AMR can occur with a spectrum of clinical manifestations, from hyperacute rejection leading to immediate graft loss, AMR with acute impairment in renal function, and a more indolent course of chronic rejection that may not be associated with acute graft dysfunction but rather a more gradual loss of function over time[13-16]. More than 40% of patients with AMR go on to develop transplant glomerulopathy regardless of whether initial treatment is able to reverse the acute renal functional impairment and the development of glomerulopathy is associated with less than a 50% 5-year graft survival from the time of identification [15]. AMR may also be associated with concurrent cellular rejection.
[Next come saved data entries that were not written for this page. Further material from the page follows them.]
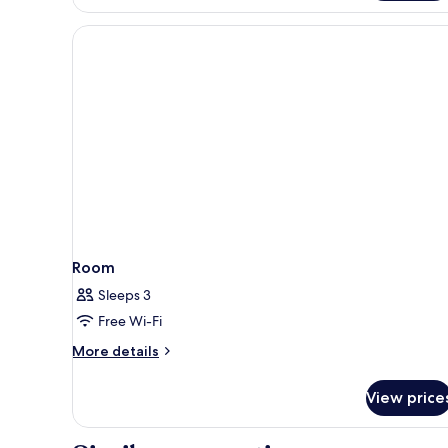
Room
Sleeps 3
Free Wi-Fi
More
More details
details
for
View price
Room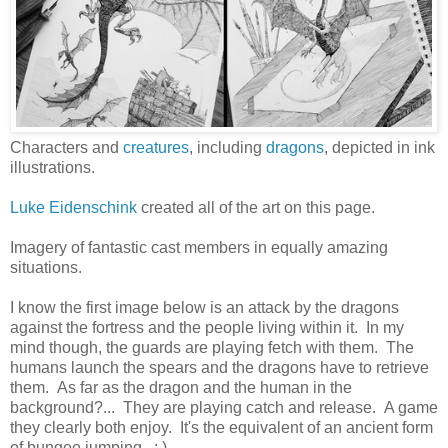
Characters and
creatures
, including
dragons
, depicted in ink
illustrations.
Luke Eidenschink
created all of the art on this page.
Imagery of fantastic cast members in equally amazing
situations.
I know the first image below is an attack by the dragons
against the fortress and the people living within it. In my
mind though, the guards are playing fetch with them. The
humans launch the spears and the dragons have to retrieve
them. As far as the dragon and the human in the
background?... They are playing catch and release. A game
they clearly both enjoy. It's the equivalent of an ancient form
of bungee jumping. : )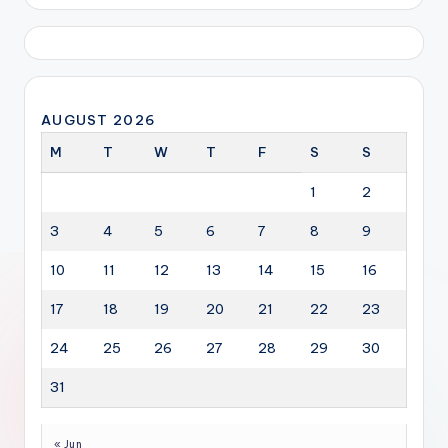
AUGUST 2026
M
T
W
T
F
S
S
1
2
3
4
5
6
7
8
9
10
11
12
13
14
15
16
17
18
19
20
21
22
23
24
25
26
27
28
29
30
31
« Jun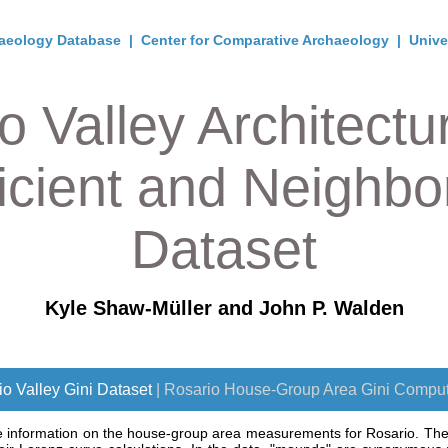
aeology Database
|
Center for Comparative Archaeology
|
Unive
o Valley Architectur
icient and Neighb
Dataset
Kyle Shaw-Müller and John P. Walden
o Valley Gini Dataset
| Rosario House-Group Area Gini Comput
e information on the house-group area measurements for Rosario. They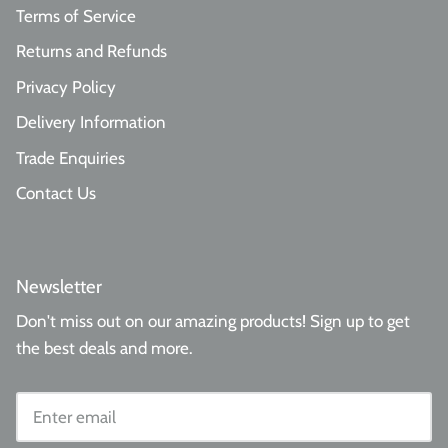
Terms of Service
Returns and Refunds
Privacy Policy
Delivery Information
Trade Enquiries
Contact Us
Newsletter
Don't miss out on our amazing products! Sign up to get
the best deals and more.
Alloantibodies preferentially bind to the peritubular and glomerular capillaries in contrast to the typical injury pattern of acute cellular rejection (ACR) by T cells which tends to infiltrate renal tubules and the arterial endothelial layer[17-19]. AMR is associated with greater acute graft loss than ACR, with 15-20% losing their grafts within a year, despite typical mainstay immunosuppressive therapies[17]. The gold standard criteria identifying AMR remains a constellation of features seen on analysis of renal biopsy including C4d deposition and histological features of inflammation, allograft dysfunction, and serologic evidence of circulating antibodies to donor HLA or other non-HLA DSA[20]. C4d is a complement split product of C4b which can form covalent bonds with proteins in the setting of the complement pathway initiation via antibody binding and association with C1. C4d does not appear to be pathogenic in and of itself, but rather appears to be a fingerprint of antibody binding and complement deposition[21].
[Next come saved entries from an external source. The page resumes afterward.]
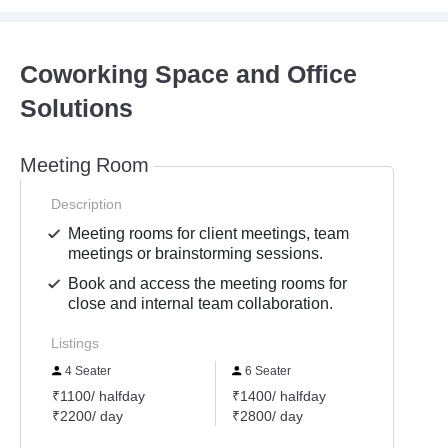
Coworking Space and Office
Solutions
Meeting Room
Description
Meeting rooms for client meetings, team
meetings or brainstorming sessions.
Book and access the meeting rooms for
close and internal team collaboration.
Listings
4 Seater
6 Seater
8 Se
₹1100/ halfday
₹1400/ halfday
₹2200
₹2200/ day
₹2800/ day
₹4400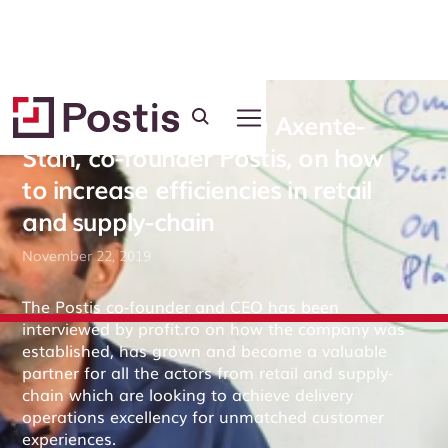
Interview with Mircea Axente-
Stan, co-founder Postis, on how
to increase efficiencies in retail
and supply-chain
November 22, 2019
The Postis co-founder and CEO has been
interviewed by profit.ro on how the company was
established, has grown and become a valuable
partner for all the actors from retail and supply-
chain which are looking to achieve delivery
operations excellency for unmatched customer
experiences.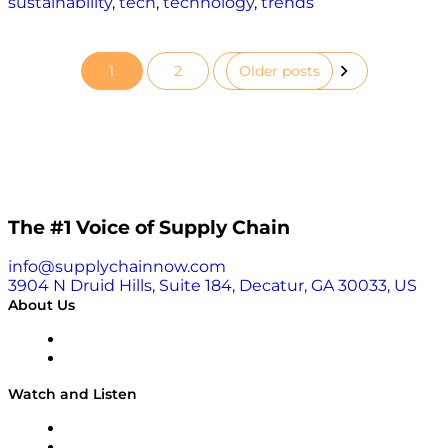
sustainability
,
tech
,
technology
,
trends
1
2
Older posts
Posts
pagination
The #1 Voice of Supply Chain
info@supplychainnow.com
3904 N Druid Hills, Suite 184, Decatur, GA 30033, US
About Us
About
Our Team & Hosts
Watch and Listen
Upcoming Live Programming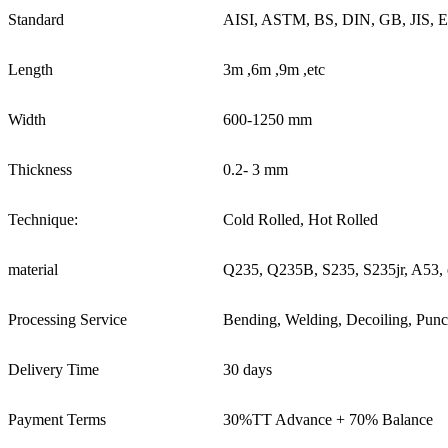
Standard
AISI, ASTM, BS, DIN, GB, JIS, 
Length
3m ,6m ,9m ,etc
Width
600-1250 mm
Thickness
0.2- 3 mm
Technique:
Cold Rolled, Hot Rolled
material
Q235, Q235B, S235, S235jr, A53, 
Processing Service
Bending, Welding, Decoiling, Punc
Delivery Time
30 days
Payment Terms
30%TT Advance + 70% Balance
The presence of donor specific antibody (DSA) in the recipient serum can be assessed by ELISA or by bead-based fluorometric assays (Luminex or flow cytometry). Despite significant advances in the ability to detect, specify, and quantify the strength of HLA-specific and non-HLA DSA, it is not yet clear how effective these methods are at predicting AMR when assessed pre-transplant or serially over time. It does appear that the presence of DSA at the time of transplant is an independent risk factor for AMR and that patients who develop anti-HLA DSA tend to have inferior long term graft survival compared to patients who do not develop DSA[22-28]. It is apparent that a degree of DSA can be detected in some recipients without apparent clinical pathology in the transplanted kidney. It is possible that this DSA with unknown acute significance may have more obvious significance over a longer observed graft life.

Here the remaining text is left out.